Start of Block
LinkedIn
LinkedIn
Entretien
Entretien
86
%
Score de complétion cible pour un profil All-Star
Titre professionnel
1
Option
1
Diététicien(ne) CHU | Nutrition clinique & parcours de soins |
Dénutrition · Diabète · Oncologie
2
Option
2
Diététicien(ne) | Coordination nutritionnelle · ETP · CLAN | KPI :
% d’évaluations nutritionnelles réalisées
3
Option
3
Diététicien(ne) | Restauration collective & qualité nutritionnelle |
End of Block
Start of Block
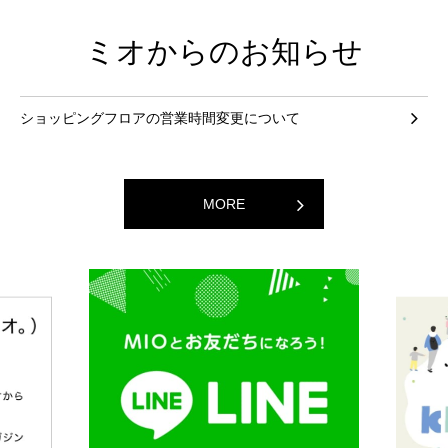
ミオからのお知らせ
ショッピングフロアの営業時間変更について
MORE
End of Block
Start of Block
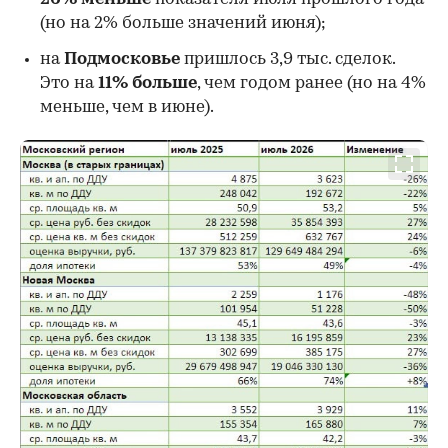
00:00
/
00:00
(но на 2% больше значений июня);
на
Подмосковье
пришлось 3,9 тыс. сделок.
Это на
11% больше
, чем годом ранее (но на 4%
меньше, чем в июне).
End of Block
*Assignment*
Print, from the entries above, the line with "Diététicien(ne) | Coordination", the line with "Diététicien(ne) | Restauration" and all lines between them, exactly and with nothing else.

*Answer box*
Diététicien(ne) | Coordination nutritionnelle · ETP · CLAN | KPI :
% d’évaluations nutritionnelles réalisées
3
Option
3
Diététicien(ne) | Restauration collective & qualité nutritionnelle |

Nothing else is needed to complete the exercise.